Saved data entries

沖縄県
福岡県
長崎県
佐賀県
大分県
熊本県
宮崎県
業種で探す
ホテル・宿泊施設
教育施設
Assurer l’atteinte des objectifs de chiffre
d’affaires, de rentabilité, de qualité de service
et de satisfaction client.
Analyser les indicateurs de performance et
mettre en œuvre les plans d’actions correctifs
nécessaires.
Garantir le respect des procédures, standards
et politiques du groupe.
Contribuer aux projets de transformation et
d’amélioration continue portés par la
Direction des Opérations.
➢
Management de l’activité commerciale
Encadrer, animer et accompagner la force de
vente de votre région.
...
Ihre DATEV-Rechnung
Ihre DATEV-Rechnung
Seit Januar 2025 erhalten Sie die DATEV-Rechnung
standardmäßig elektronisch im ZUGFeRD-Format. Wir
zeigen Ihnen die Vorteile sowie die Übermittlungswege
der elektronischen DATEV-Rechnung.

--

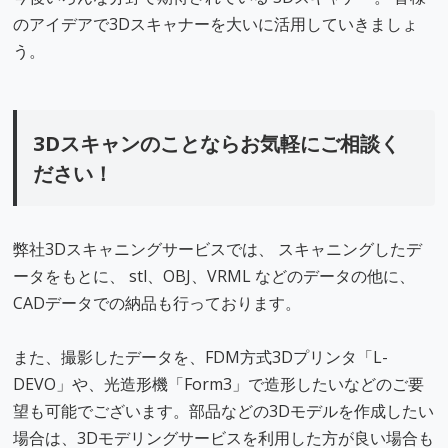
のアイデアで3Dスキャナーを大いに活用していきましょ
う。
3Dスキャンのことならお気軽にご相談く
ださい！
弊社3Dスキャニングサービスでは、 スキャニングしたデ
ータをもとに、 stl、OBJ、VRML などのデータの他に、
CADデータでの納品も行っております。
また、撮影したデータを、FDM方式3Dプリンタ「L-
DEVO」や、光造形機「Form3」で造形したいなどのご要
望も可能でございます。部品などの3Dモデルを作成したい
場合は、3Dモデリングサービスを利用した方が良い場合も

What needs to be done
After locating the line holding "DEVO」や、光造形機「Form3」で造形したいなどのご要" above, output exactly that line and every line after it through the line holding "場合は、3Dモデリングサービスを利用した方が良い場合も". Include nothing else.

The completed task
DEVO」や、光造形機「Form3」で造形したいなどのご要
望も可能でございます。部品などの3Dモデルを作成したい
場合は、3Dモデリングサービスを利用した方が良い場合も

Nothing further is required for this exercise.